= Beginning of Section =
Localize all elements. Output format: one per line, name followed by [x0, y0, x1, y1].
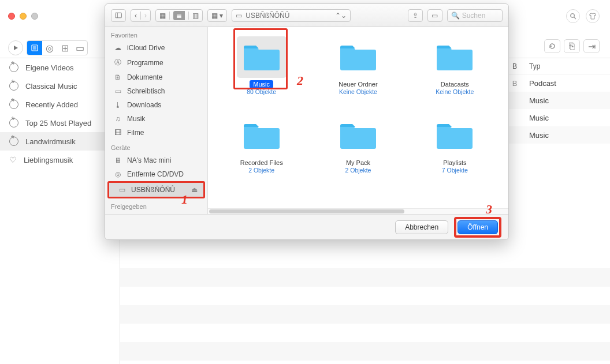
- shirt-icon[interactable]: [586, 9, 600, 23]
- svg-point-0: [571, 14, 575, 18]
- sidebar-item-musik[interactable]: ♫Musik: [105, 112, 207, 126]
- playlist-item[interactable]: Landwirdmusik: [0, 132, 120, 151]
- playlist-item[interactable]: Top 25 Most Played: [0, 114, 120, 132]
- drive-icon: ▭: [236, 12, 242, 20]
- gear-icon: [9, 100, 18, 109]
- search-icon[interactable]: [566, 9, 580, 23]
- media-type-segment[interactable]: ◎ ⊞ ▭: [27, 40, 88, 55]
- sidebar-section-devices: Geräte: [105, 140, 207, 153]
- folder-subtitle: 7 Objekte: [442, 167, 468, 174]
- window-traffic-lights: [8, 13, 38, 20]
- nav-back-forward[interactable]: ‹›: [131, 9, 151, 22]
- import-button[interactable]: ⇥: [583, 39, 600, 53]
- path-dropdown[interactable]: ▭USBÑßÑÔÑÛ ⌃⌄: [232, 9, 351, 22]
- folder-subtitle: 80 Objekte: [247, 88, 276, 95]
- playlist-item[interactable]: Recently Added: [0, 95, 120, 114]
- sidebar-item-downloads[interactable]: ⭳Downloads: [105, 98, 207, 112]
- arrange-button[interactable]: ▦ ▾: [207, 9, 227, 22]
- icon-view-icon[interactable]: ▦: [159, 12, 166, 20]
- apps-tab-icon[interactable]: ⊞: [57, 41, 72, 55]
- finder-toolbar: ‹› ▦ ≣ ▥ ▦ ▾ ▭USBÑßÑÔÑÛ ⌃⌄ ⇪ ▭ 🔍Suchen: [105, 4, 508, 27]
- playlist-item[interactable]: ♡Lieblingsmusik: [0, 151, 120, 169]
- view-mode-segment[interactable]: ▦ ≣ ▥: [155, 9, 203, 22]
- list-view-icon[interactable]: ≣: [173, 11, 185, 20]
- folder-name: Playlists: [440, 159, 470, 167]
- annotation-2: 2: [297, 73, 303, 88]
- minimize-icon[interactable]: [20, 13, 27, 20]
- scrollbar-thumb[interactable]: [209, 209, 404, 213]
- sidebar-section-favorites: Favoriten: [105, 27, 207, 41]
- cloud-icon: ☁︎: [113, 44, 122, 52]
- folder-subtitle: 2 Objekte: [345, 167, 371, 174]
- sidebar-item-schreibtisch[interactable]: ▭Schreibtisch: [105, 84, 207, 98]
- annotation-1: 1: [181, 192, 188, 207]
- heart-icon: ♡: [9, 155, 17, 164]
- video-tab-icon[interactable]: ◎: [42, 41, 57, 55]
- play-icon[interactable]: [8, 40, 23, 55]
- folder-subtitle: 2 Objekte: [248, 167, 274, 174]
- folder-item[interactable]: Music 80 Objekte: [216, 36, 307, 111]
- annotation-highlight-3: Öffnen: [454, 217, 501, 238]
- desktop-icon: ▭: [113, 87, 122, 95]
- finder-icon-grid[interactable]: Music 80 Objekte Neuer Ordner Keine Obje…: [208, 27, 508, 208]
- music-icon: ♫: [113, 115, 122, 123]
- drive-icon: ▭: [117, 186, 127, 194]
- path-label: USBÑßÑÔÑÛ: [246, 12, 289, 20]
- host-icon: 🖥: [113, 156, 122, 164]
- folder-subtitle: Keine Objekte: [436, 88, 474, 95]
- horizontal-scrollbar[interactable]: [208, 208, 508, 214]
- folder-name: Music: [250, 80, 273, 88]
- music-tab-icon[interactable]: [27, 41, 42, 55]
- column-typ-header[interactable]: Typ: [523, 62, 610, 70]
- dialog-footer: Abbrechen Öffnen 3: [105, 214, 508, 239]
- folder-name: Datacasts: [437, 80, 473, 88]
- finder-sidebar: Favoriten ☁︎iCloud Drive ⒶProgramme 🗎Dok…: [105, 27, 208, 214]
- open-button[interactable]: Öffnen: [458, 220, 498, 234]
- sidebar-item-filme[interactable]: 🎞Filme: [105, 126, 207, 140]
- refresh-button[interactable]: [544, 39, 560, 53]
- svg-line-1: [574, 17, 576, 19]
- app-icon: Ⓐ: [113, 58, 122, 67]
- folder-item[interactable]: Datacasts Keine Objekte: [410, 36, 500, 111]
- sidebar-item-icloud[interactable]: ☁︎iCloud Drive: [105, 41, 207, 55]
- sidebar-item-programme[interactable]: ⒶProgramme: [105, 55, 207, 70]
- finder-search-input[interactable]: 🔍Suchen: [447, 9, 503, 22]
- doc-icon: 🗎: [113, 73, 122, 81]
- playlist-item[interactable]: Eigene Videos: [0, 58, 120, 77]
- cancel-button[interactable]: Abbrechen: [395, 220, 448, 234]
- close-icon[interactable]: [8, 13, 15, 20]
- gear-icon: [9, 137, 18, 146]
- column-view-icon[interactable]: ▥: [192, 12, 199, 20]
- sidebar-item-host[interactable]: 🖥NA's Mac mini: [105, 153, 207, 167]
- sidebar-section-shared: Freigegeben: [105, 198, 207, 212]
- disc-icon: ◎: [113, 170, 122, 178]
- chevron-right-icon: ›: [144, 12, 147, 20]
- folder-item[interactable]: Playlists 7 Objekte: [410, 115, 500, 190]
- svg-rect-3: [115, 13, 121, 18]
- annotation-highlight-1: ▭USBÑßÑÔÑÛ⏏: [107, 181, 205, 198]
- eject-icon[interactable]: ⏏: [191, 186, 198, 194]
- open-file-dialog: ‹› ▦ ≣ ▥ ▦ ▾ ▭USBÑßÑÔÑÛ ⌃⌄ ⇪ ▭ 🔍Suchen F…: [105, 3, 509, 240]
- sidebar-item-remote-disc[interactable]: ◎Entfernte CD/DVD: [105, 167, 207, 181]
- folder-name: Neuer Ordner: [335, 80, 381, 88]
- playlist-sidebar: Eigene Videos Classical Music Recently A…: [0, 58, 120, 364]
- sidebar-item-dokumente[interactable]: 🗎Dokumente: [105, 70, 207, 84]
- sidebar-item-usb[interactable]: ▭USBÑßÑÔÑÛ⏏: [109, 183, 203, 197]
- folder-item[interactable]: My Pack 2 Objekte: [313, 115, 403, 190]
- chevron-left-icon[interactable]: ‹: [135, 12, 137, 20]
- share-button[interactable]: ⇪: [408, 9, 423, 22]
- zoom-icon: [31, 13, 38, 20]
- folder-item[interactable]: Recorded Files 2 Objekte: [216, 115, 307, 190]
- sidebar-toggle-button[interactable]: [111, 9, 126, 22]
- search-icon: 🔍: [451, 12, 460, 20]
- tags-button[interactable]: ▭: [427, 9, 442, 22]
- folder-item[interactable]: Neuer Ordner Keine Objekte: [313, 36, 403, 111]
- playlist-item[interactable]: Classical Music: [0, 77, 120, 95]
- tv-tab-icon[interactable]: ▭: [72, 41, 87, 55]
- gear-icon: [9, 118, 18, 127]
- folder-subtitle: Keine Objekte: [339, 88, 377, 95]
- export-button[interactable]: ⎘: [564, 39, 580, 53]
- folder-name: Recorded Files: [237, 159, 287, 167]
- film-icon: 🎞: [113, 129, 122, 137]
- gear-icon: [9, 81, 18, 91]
= End of Section =
Task prompt: Retype all entries exactly; omit pictures.

Solution to the exercise:
Localize all elements. Output format: one per line, name followed by [x0, y0, x1, y1].
- shirt-icon[interactable]: [586, 9, 600, 23]
- svg-point-0: [571, 14, 575, 18]
- sidebar-item-musik[interactable]: ♫Musik: [105, 112, 207, 126]
- playlist-item[interactable]: Landwirdmusik: [0, 132, 120, 151]
- playlist-item[interactable]: Top 25 Most Played: [0, 114, 120, 132]
- drive-icon: ▭: [236, 12, 242, 20]
- gear-icon: [9, 100, 18, 109]
- search-icon[interactable]: [566, 9, 580, 23]
- media-type-segment[interactable]: ◎ ⊞ ▭: [27, 40, 88, 55]
- sidebar-section-devices: Geräte: [105, 140, 207, 153]
- folder-subtitle: 7 Objekte: [442, 167, 468, 174]
- window-traffic-lights: [8, 13, 38, 20]
- nav-back-forward[interactable]: ‹›: [131, 9, 151, 22]
- import-button[interactable]: ⇥: [583, 39, 600, 53]
- path-dropdown[interactable]: ▭USBÑßÑÔÑÛ ⌃⌄: [232, 9, 351, 22]
- folder-subtitle: 80 Objekte: [247, 88, 276, 95]
- playlist-item[interactable]: Recently Added: [0, 95, 120, 114]
- sidebar-item-downloads[interactable]: ⭳Downloads: [105, 98, 207, 112]
- arrange-button[interactable]: ▦ ▾: [207, 9, 227, 22]
- icon-view-icon[interactable]: ▦: [159, 12, 166, 20]
- apps-tab-icon[interactable]: ⊞: [57, 41, 72, 55]
- finder-toolbar: ‹› ▦ ≣ ▥ ▦ ▾ ▭USBÑßÑÔÑÛ ⌃⌄ ⇪ ▭ 🔍Suchen: [105, 4, 508, 27]
- playlist-item[interactable]: ♡Lieblingsmusik: [0, 151, 120, 169]
- view-mode-segment[interactable]: ▦ ≣ ▥: [155, 9, 203, 22]
- list-view-icon[interactable]: ≣: [173, 11, 185, 20]
- folder-name: Playlists: [440, 159, 470, 167]
- annotation-2: 2: [297, 73, 303, 88]
- minimize-icon[interactable]: [20, 13, 27, 20]
- scrollbar-thumb[interactable]: [209, 209, 404, 213]
- sidebar-section-favorites: Favoriten: [105, 27, 207, 41]
- cloud-icon: ☁︎: [113, 44, 122, 52]
- folder-subtitle: 2 Objekte: [345, 167, 371, 174]
- sidebar-item-schreibtisch[interactable]: ▭Schreibtisch: [105, 84, 207, 98]
- annotation-1: 1: [181, 192, 188, 207]
- heart-icon: ♡: [9, 155, 17, 164]
- video-tab-icon[interactable]: ◎: [42, 41, 57, 55]
- play-icon[interactable]: [8, 40, 23, 55]
- folder-subtitle: 2 Objekte: [248, 167, 274, 174]
- folder-item[interactable]: Music 80 Objekte: [216, 36, 307, 111]
- annotation-highlight-3: Öffnen: [454, 217, 501, 238]
- desktop-icon: ▭: [113, 87, 122, 95]
- finder-icon-grid[interactable]: Music 80 Objekte Neuer Ordner Keine Obje…: [208, 27, 508, 208]
- music-icon: ♫: [113, 115, 122, 123]
- drive-icon: ▭: [117, 186, 127, 194]
- path-label: USBÑßÑÔÑÛ: [246, 12, 289, 20]
- host-icon: 🖥: [113, 156, 122, 164]
- folder-subtitle: Keine Objekte: [436, 88, 474, 95]
- horizontal-scrollbar[interactable]: [208, 208, 508, 214]
- folder-name: Music: [250, 80, 273, 88]
- music-tab-icon[interactable]: [27, 41, 42, 55]
- column-typ-header[interactable]: Typ: [523, 62, 610, 70]
- dialog-footer: Abbrechen Öffnen 3: [105, 214, 508, 239]
- folder-name: Datacasts: [437, 80, 473, 88]
- finder-sidebar: Favoriten ☁︎iCloud Drive ⒶProgramme 🗎Dok…: [105, 27, 208, 214]
- open-button[interactable]: Öffnen: [458, 220, 498, 234]
- sidebar-item-filme[interactable]: 🎞Filme: [105, 126, 207, 140]
- refresh-button[interactable]: [544, 39, 560, 53]
- svg-line-1: [574, 17, 576, 19]
- app-icon: Ⓐ: [113, 58, 122, 67]
- folder-item[interactable]: Datacasts Keine Objekte: [410, 36, 500, 111]
- sidebar-item-icloud[interactable]: ☁︎iCloud Drive: [105, 41, 207, 55]
- sidebar-item-programme[interactable]: ⒶProgramme: [105, 55, 207, 70]
- finder-search-input[interactable]: 🔍Suchen: [447, 9, 503, 22]
- doc-icon: 🗎: [113, 73, 122, 81]
- playlist-item[interactable]: Eigene Videos: [0, 58, 120, 77]
- cancel-button[interactable]: Abbrechen: [395, 220, 448, 234]
- close-icon[interactable]: [8, 13, 15, 20]
- gear-icon: [9, 137, 18, 146]
- column-view-icon[interactable]: ▥: [192, 12, 199, 20]
- sidebar-item-host[interactable]: 🖥NA's Mac mini: [105, 153, 207, 167]
- sidebar-section-shared: Freigegeben: [105, 198, 207, 212]
- disc-icon: ◎: [113, 170, 122, 178]
- chevron-right-icon: ›: [144, 12, 147, 20]
- folder-item[interactable]: Playlists 7 Objekte: [410, 115, 500, 190]
- svg-rect-3: [115, 13, 121, 18]
- annotation-highlight-1: ▭USBÑßÑÔÑÛ⏏: [107, 181, 205, 198]
- eject-icon[interactable]: ⏏: [191, 186, 198, 194]
- open-file-dialog: ‹› ▦ ≣ ▥ ▦ ▾ ▭USBÑßÑÔÑÛ ⌃⌄ ⇪ ▭ 🔍Suchen F…: [105, 3, 509, 240]
- sidebar-item-remote-disc[interactable]: ◎Entfernte CD/DVD: [105, 167, 207, 181]
- folder-name: Neuer Ordner: [335, 80, 381, 88]
- playlist-sidebar: Eigene Videos Classical Music Recently A…: [0, 58, 120, 364]
- sidebar-item-dokumente[interactable]: 🗎Dokumente: [105, 70, 207, 84]
- sidebar-item-usb[interactable]: ▭USBÑßÑÔÑÛ⏏: [109, 183, 203, 197]
- folder-item[interactable]: My Pack 2 Objekte: [313, 115, 403, 190]
- chevron-left-icon[interactable]: ‹: [135, 12, 137, 20]
- share-button[interactable]: ⇪: [408, 9, 423, 22]
- zoom-icon: [31, 13, 38, 20]
- folder-item[interactable]: Recorded Files 2 Objekte: [216, 115, 307, 190]
- sidebar-toggle-button[interactable]: [111, 9, 126, 22]
- search-icon: 🔍: [451, 12, 460, 20]
- tags-button[interactable]: ▭: [427, 9, 442, 22]
- folder-item[interactable]: Neuer Ordner Keine Objekte: [313, 36, 403, 111]
- playlist-item[interactable]: Classical Music: [0, 77, 120, 95]
- tv-tab-icon[interactable]: ▭: [72, 41, 87, 55]
- gear-icon: [9, 118, 18, 127]
- folder-subtitle: Keine Objekte: [339, 88, 377, 95]
- export-button[interactable]: ⎘: [564, 39, 580, 53]
- folder-name: Recorded Files: [237, 159, 287, 167]
- film-icon: 🎞: [113, 129, 122, 137]
- gear-icon: [9, 81, 18, 91]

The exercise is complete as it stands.